Tyson Foods plans to fund this deal through a combination of existing liquidity and new debt. Excluding certain costs, management expects the buyout to be accretive to adjusted earnings per share in the first year.  By the third year, the company expects to generate synergies close to $50 million from this deal.

Bolstering Protein Offerings: A Lucrative Growth Strategy  

Well, Tyson Foods’ growing appetite for protein-rich products has propelled the company to strike new deals to augment offerings. Such a strategy is well suited for meeting the rising demand for protein-rich products. In fact, the company has been venturing into alternative sources for meat and protein products, evident from the buyouts of Beyond Meat and Memphis Meats.
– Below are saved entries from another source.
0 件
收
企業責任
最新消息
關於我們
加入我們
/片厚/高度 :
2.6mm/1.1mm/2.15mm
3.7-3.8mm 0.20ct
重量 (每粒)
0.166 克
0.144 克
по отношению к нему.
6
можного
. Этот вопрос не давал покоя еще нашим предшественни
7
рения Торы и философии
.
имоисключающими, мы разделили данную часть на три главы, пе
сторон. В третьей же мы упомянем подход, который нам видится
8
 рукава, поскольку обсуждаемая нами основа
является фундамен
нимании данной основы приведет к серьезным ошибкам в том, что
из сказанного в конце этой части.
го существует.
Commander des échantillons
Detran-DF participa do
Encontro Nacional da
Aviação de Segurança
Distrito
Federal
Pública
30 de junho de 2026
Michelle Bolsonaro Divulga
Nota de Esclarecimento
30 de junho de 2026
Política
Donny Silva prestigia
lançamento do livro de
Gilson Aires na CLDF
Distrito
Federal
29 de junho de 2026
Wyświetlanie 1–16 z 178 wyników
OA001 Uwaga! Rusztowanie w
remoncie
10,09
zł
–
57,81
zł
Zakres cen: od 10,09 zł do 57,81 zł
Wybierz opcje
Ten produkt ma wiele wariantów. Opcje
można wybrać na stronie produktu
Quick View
Apart from this, the company has been steadily expanding fresh prepared foods offering, owing to consumers’ rising demand for natural fresh meat offerings without any added hormones or antibiotics. Such efforts combined with the acquisition of AdvancePierre and Original Philly reflects on the company’s focus on augmenting protein-rich food products. Driven by fruitful buyouts, the Beef and Prepared Foods segments have been depicting a solid performance since the past few quarters.
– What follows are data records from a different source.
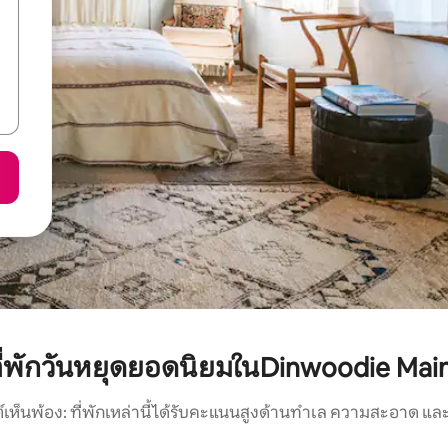
ี่พักวันหยุดยอดนิยมในDinwoodie Mai
์เห็นพ้อง: ที่พักเหล่านี้ได้รับคะแนนสูงด้านทำเล ความสะอาด และ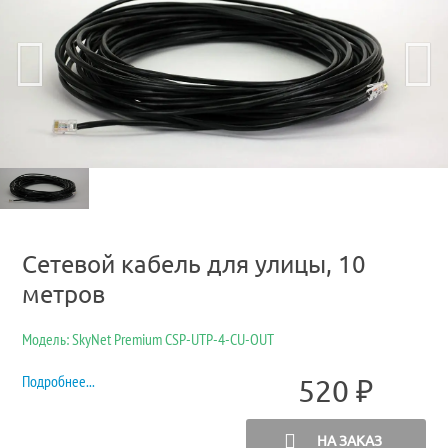
Сетевой кабель для улицы, 10
метров
Модель: SkyNet Premium CSP-UTP-4-CU-OUT
Подробнее...
520
₽
НА ЗАКАЗ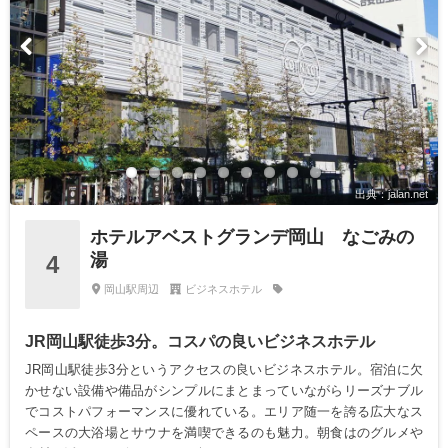
出典：jalan.net
ホテルアベストグランデ岡山 なごみの
湯
4
岡山駅周辺
ビジネスホテル
JR岡山駅徒歩3分。コスパの良いビジネスホテル
JR岡山駅徒歩3分というアクセスの良いビジネスホテル。宿泊に欠
かせない設備や備品がシンプルにまとまっていながらリーズナブル
でコストパフォーマンスに優れている。エリア随一を誇る広大なス
ペースの大浴場とサウナを満喫できるのも魅力。朝食はのグルメや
Apart from making investments and buyouts, Tyson Foods also undertakes strategic divestitures to increase focus on the expanding protein-rich space. This is evident from the company’s recent deal to offload the pizza crust business. Also, in this regard, the company recently concluded the sale of Sara Lee Frozen Bakery and Van’s businesses to Kohlberg & Company.

Market Volatility is a Concern  

Although Tyson Foods well-chalked efforts has been yielding, there are certain concerns that can’t easily be ignored. During the third quarter of fiscal 2018, this Zacks Rank #4 (Sell) company witnessed sluggish volumes in the Chicken and Pork segments, due to lower demand. Going ahead, management expects such volatile conditions to persist and affect the Pork and Chicken segments. In fact, management expects domestic and export prices of chicken and pork to be negatively impacted by increased tariff rates in 2018, which also compelled the company to narrow earnings projection for fiscal 2018. This also seems to have hurt investors’ sentiments. Evidently, shares of Tyson Foods have lost 15.1% in the past six months compared with the industry’s decline of 6.3%.



Nevertheless, we believe that Tyson Foods’ strategic moves in the protein-rich space position it well for the long term. Markedly, for fiscal 2018, USDA expects overall domestic protein production (chicken, beef, pork and turkey) to rise roughly 3% year over year. Further, we expect the recent buyout of Keystone will tap growth prospects in the protein food products space.